_RECORD SET_
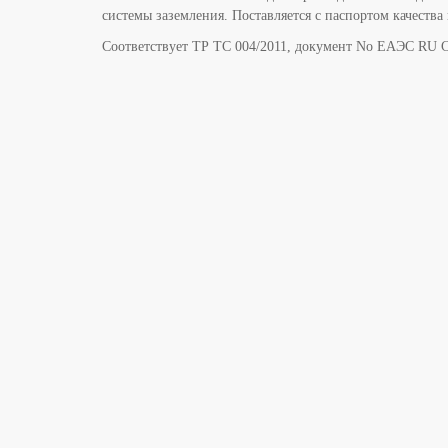
системы заземления. Поставляется с паспортом качеств
Соответствует ТР ТС 004/2011, документ No ЕАЭС RU C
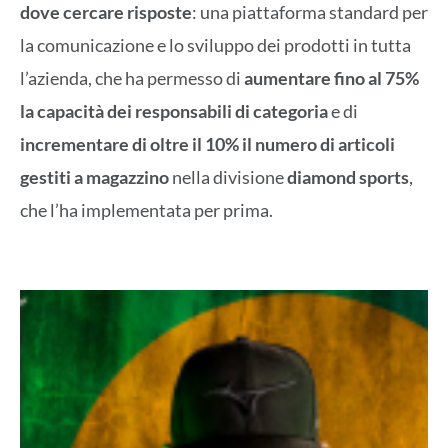
dove cercare risposte
: una piattaforma standard per
la comunicazione e lo sviluppo dei prodotti in tutta
l’azienda, che ha permesso di
aumentare fino al 75%
la capacità dei responsabili di categoria
e di
incrementare di oltre il 10% il numero di articoli
gestiti a magazzino
nella divisione
diamond sports
,
che l’ha implementata per prima.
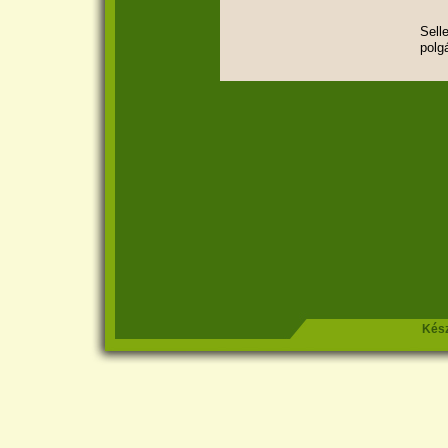
Sell
polg
Kész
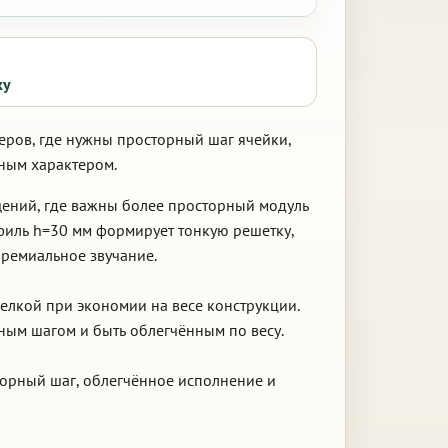
ку
еров, где нужны просторный шаг ячейки,
ьным характером.
щений, где важны более просторный модуль
филь h=30 мм формирует тонкую решетку,
премиальное звучание.
делкой при экономии на весе конструкции.
ным шагом и быть облегчённым по весу.
сторный шаг, облегчённое исполнение и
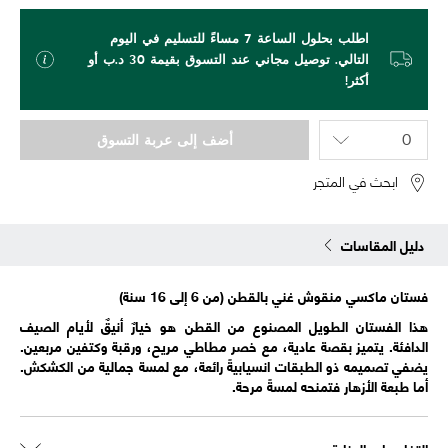
اطلب بحلول الساعة 7 مساءً للتسليم في اليوم
التالي. توصيل مجاني عند التسوق بقيمة 30 د.ب أو
أكثر!
أضف إلى عربة التسوق
ابحث في المتجر
دليل المقاسات
فستان ماكسي منقوش غني بالقطن (من 6 إلى 16 سنة)
هذا الفستان الطويل المصنوع من القطن هو خيارٌ أنيقٌ لأيام الصيف
الدافئة. يتميز بقصة عادية، مع خصر مطاطي مريح، ورقبة وكتفين مربعين.
يضفي تصميمه ذو الطبقات انسيابيةً رائعة، مع لمسة جمالية من الكشكش.
أما طبعة الأزهار فتمنحه لمسةً مرحة.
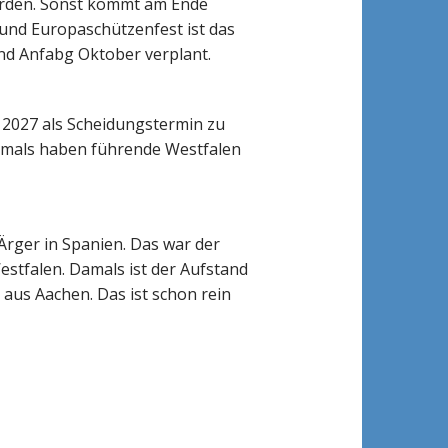
erden. Sonst kommt am Ende
 und Europaschützenfest ist das
nd Anfabg Oktober verplant.
 2027 als Scheidungstermin zu
Damals haben führende Westfalen
 Ärger in Spanien. Das war der
stfalen. Damals ist der Aufstand
 aus Aachen. Das ist schon rein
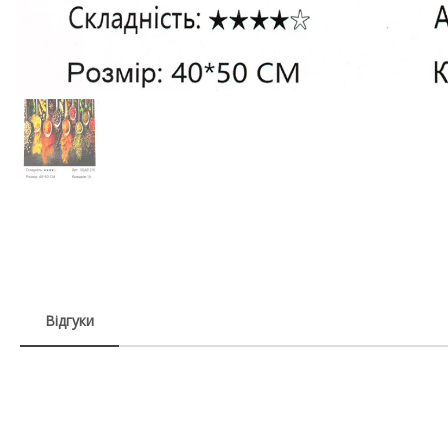
Відгуки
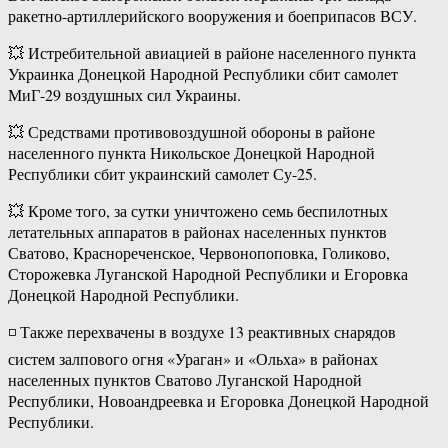
ракетно-артиллерийского вооружения и боеприпасов ВСУ.
💥 Истребительной авиацией в районе населенного пункта
Украинка Донецкой Народной Республики сбит самолет
МиГ-29 воздушных сил Украины.
💥 Средствами противовоздушной обороны в районе
населенного пункта Никольское Донецкой Народной
Республики сбит украинский самолет Су-25.
💥 Кроме того, за сутки уничтожено семь беспилотных
летательных аппаратов в районах населенных пунктов
Сватово, Краснореченское, Червонопоповка, Голиково,
Сторожевка Луганской Народной Республики и Егоровка
Донецкой Народной Республики.
◽️ Также перехвачены в воздухе 13 реактивных снарядов
систем залпового огня «Ураган» и «Ольха» в районах
населенных пунктов Сватово Луганской Народной
Республики, Новоандреевка и Егоровка Донецкой Народной
Республики.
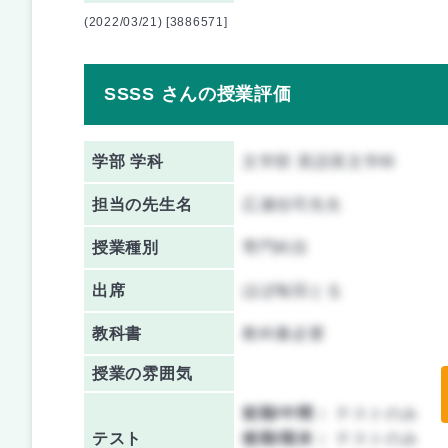
(2022/03/21) [3886571]
SSSS さんの授業評価
学部 学科
文学部 英語英文学科
担当の先生名
広瀬佳司先生
授業種別
専門科目
出席
ほぼ毎回とる
教科書
教科書必要
授業の雰囲気
前期/中間：
テストのみ
テスト
後期/期末：
テストのみ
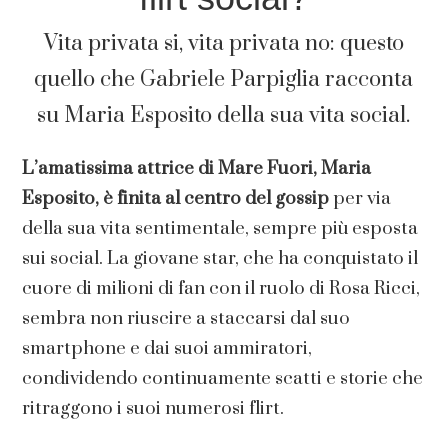
Vita privata si, vita privata no: questo
quello che Gabriele Parpiglia racconta
su Maria Esposito della sua vita social.
L’amatissima attrice di Mare Fuori, Maria
Esposito, è finita al centro del gossip
per via
della sua vita sentimentale, sempre più esposta
sui social. La giovane star, che ha conquistato il
cuore di milioni di fan con il ruolo di Rosa Ricci,
sembra non riuscire a staccarsi dal suo
smartphone e dai suoi ammiratori,
condividendo continuamente scatti e storie che
ritraggono i suoi numerosi flirt.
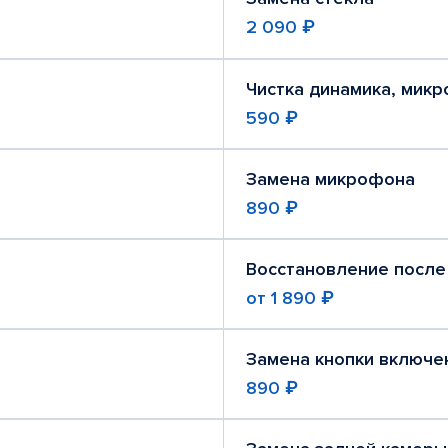
2 090 ₽
Чистка динамика, мик
590 ₽
Замена микрофона
890 ₽
Восстановление после
от
1 890 ₽
Замена кнопки включе
890 ₽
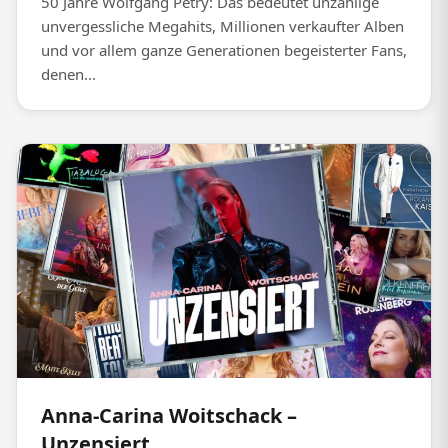
50 Jahre Wolfgang Petry: Das bedeutet unzählige
unvergessliche Megahits, Millionen verkaufter Alben
und vor allem ganze Generationen begeisterter Fans,
denen...
Anna-Carina Woitschack –
Unzensiert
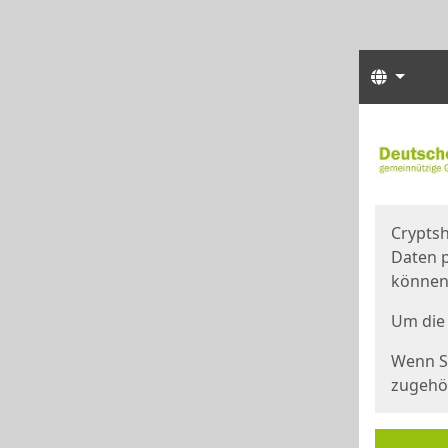
Sprach
Start
Starts
Cryptsh
Daten p
können
Um die 
Wenn Si
zugehör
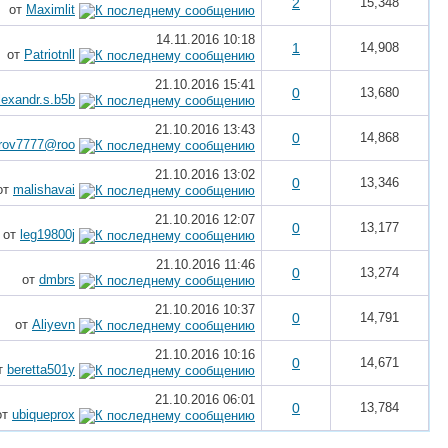
2
15,348
от
Maximlit
14.11.2016
10:18
1
14,908
от
Patriotnll
21.10.2016
15:41
0
13,680
lexandr.s.b5b
21.10.2016
13:43
0
14,868
rov7777@roo
21.10.2016
13:02
0
13,346
от
malishavai
21.10.2016
12:07
0
13,177
от
leg19800j
21.10.2016
11:46
0
13,274
от
dmbrs
21.10.2016
10:37
0
14,791
от
Aliyevn
21.10.2016
10:16
0
14,671
т
beretta501y
21.10.2016
06:01
0
13,784
от
ubiqueprox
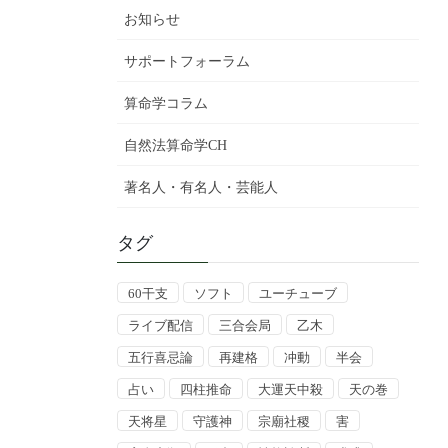
お知らせ
サポートフォーラム
算命学コラム
自然法算命学CH
著名人・有名人・芸能人
タグ
60干支
ソフト
ユーチューブ
ライブ配信
三合会局
乙木
五行喜忌論
再建格
冲動
半会
占い
四柱推命
大運天中殺
天の巻
天将星
守護神
宗廟社稷
害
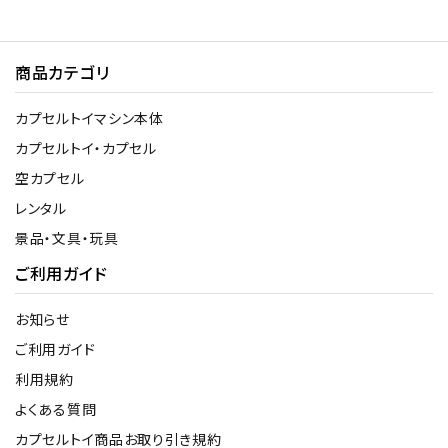
商品カテゴリ
カプセルトイマシン本体
カプセルトイ・カプセル
空カプセル
レンタル
景品・文具・玩具
ご利用ガイド
お知らせ
ご利用ガイド
利用規約
よくある質問
カプセルトイ商品お取り引き規約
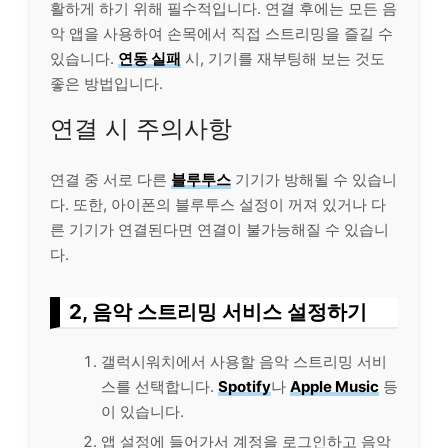
활하게 하기 위해 필수적입니다. 연결 후에는 모든 음
악 앱을 사용하여 손목에서 직접 스트리밍을 즐길 수
있습니다.
연동 실패
시, 기기를 재부팅해 보는 것도
좋은 방법입니다.
연결 시 주의사항
연결 중 서로 다른
블루투스
기기가 방해될 수 있습니
다. 또한, 아이폰의 블루투스 설정이 꺼져 있거나 다
른 기기가 연결된다면 연결이 불가능해질 수 있습니
다.
2, 음악 스트리밍
서비스
설정하기
갤럭시워치에서 사용할 음악 스트리밍 서비
스를 선택합니다.
Spotify
나
Apple Music
등
이 있습니다.
앱 설정에 들어가서 계정을 로그인하고 음악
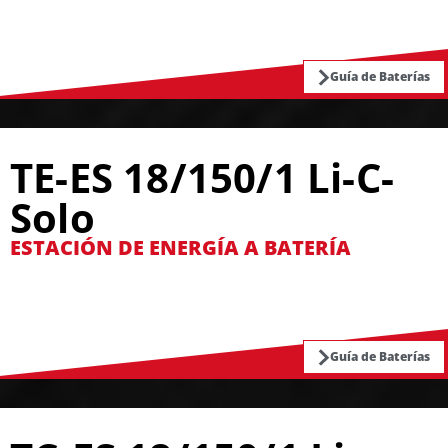
Guía de Baterías
TE-ES 18/150/1 Li-C-
Solo
ESTACIÓN DE ENERGÍA A BATERÍA
Guía de Baterías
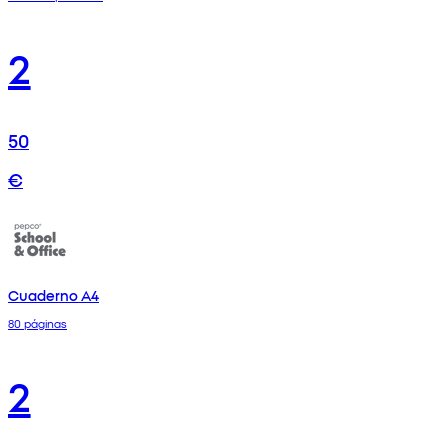
2
50
€
Cuaderno A4
80 páginas
2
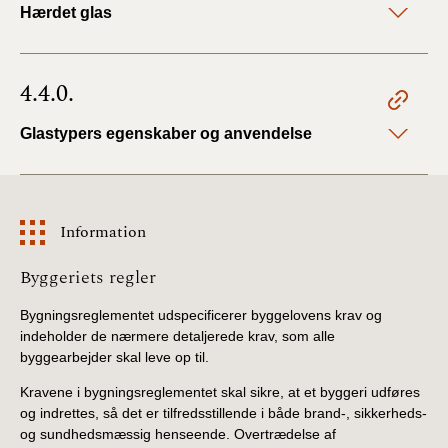
Hærdet glas
4.4.0.
Glastypers egenskaber og anvendelse
Information
Information
Byggeriets regler
Bygningsreglementet udspecificerer byggelovens krav og
indeholder de nærmere detaljerede krav, som alle
byggearbejder skal leve op til.
Kravene i bygningsreglementet skal sikre, at et byggeri udføres
og indrettes, så det er tilfredsstillende i både brand-, sikkerheds-
og sundhedsmæssig henseende. Overtrædelse af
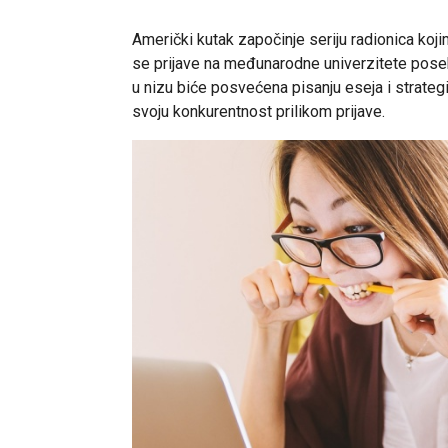
Američki kutak započinje seriju radionica koj
se prijave na međunarodne univerzitete pose
u nizu biće posvećena pisanju eseja i strateg
svoju konkurentnost prilikom prijave.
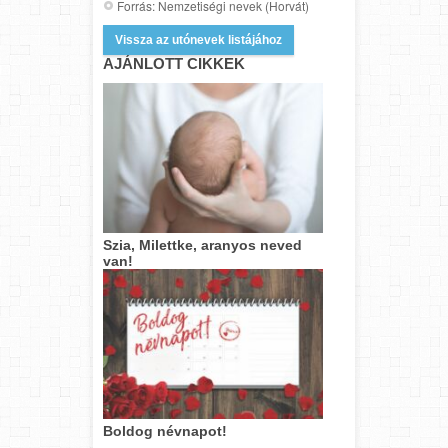
Forrás: Nemzetiségi nevek (Horvát)
Vissza az utónevek listájához
AJÁNLOTT CIKKEK
Szia, Milettke, aranyos neved
van!
Boldog névnapot!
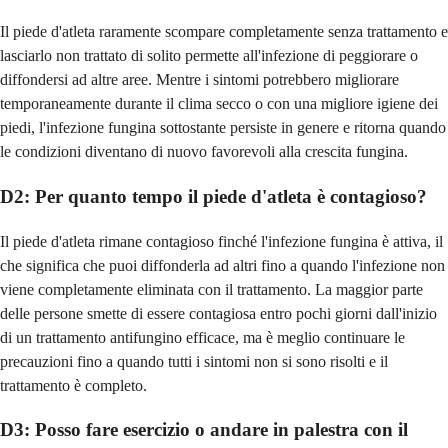
Il piede d'atleta raramente scompare completamente senza trattamento e
lasciarlo non trattato di solito permette all'infezione di peggiorare o
diffondersi ad altre aree. Mentre i sintomi potrebbero migliorare
temporaneamente durante il clima secco o con una migliore igiene dei
piedi, l'infezione fungina sottostante persiste in genere e ritorna quando
le condizioni diventano di nuovo favorevoli alla crescita fungina.
D2: Per quanto tempo il piede d'atleta è contagioso?
Il piede d'atleta rimane contagioso finché l'infezione fungina è attiva, il
che significa che puoi diffonderla ad altri fino a quando l'infezione non
viene completamente eliminata con il trattamento. La maggior parte
delle persone smette di essere contagiosa entro pochi giorni dall'inizio
di un trattamento antifungino efficace, ma è meglio continuare le
precauzioni fino a quando tutti i sintomi non si sono risolti e il
trattamento è completo.
D3: Posso fare esercizio o andare in palestra con il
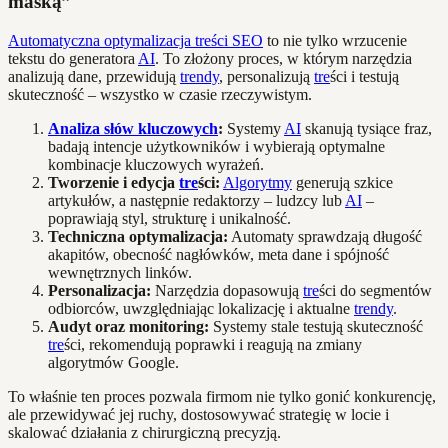
maską”
Automatyczna optymalizacja treści SEO
to nie tylko wrzucenie
tekstu do generatora
AI
. To złożony proces, w którym narzędzia
analizują dane, przewidują
trendy
, personalizują
tre
ści i testują
skuteczność – wszystko w czasie rzeczywistym.
Analiza słów kluczowych
:
Systemy
AI
skanują tysiące fraz,
badają intencje użytkowników i wybierają optymalne
kombinacje kluczowych wyrażeń.
Tworzenie i edycja
tre
ści:
Algorytmy
generują szkice
artykułów, a następnie redaktorzy – ludzcy lub
AI
–
poprawiają styl, strukturę i unikalność.
Techniczna optymalizacja:
Automaty sprawdzają długość
akapitów, obecność nagłówków, meta dane i spójność
wewnętrznych linków.
Personalizacja:
Narzędzia dopasowują
tre
ści do segmentów
odbiorców, uwzględniając lokalizację i aktualne
trendy
.
Audyt oraz monitoring:
Systemy stale testują skuteczność
tre
ści, rekomendują poprawki i reagują na zmiany
algorytmów Google.
To właśnie ten proces pozwala firmom nie tylko gonić konkurencję,
ale przewidywać jej ruchy, dostosowywać strategię w locie i
skalować działania z chirurgiczną precyzją.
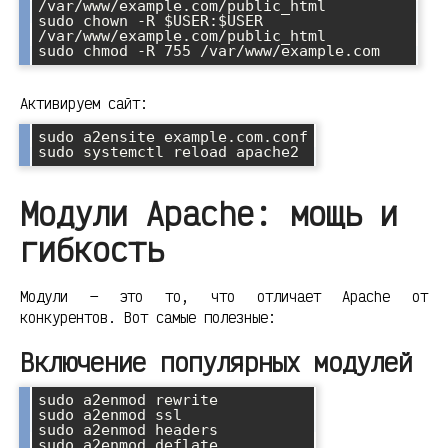
/var/www/example.com/public_html

sudo chown -R $USER:$USER 
/var/www/example.com/public_html

sudo chmod -R 755 /var/www/example.com
Активируем сайт:
sudo a2ensite example.com.conf

sudo systemctl reload apache2
Модули Apache: мощь и
гибкость
Модули — это то, что отличает Apache от
конкурентов. Вот самые полезные:
Включение популярных модулей
sudo a2enmod rewrite

sudo a2enmod ssl

sudo a2enmod headers

sudo a2enmod deflate
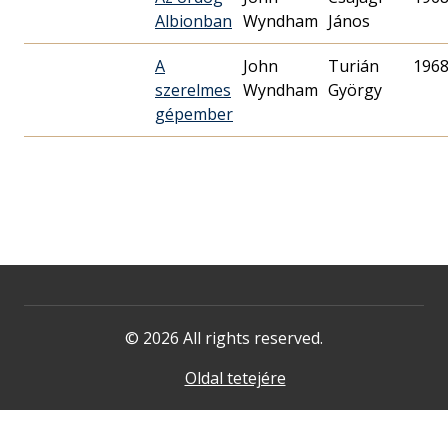
Albionban
Wyndham
János
A
John
Turián
1968
szerelmes
Wyndham
György
gépember
© 2026 All rights reserved.
Oldal tetejére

_ABOUT THIS TASK_
Exact repetition is the task: every line from the start of the data to the line with "دليل المقاسات", inclusive, and none after it, pictures omitted.

_SOLUTION_
системы заземления. Поставляется с паспортом качеств
Соответствует ТР ТС 004/2011, документ No ЕАЭС RU C
dove cercare risposte
: una piattaforma standard per
la comunicazione e lo sviluppo dei prodotti in tutta
l’azienda, che ha permesso di
aumentare fino al 75%
la capacità dei responsabili di categoria
e di
incrementare di oltre il 10% il numero di articoli
gestiti a magazzino
nella divisione
diamond sports
,
che l’ha implementata per prima.
Sell
polg
Kész
ку
еров, где нужны просторный шаг ячейки,
ьным характером.
щений, где важны более просторный модуль
филь h=30 мм формирует тонкую решетку,
премиальное звучание.
делкой при экономии на весе конструкции.
ным шагом и быть облегчённым по весу.
сторный шаг, облегчённое исполнение и
اطلب بحلول الساعة 7 مساءً للتسليم في اليوم
التالي. توصيل مجاني عند التسوق بقيمة 30 د.ب أو
أكثر!
أضف إلى عربة التسوق
ابحث في المتجر
دليل المقاسات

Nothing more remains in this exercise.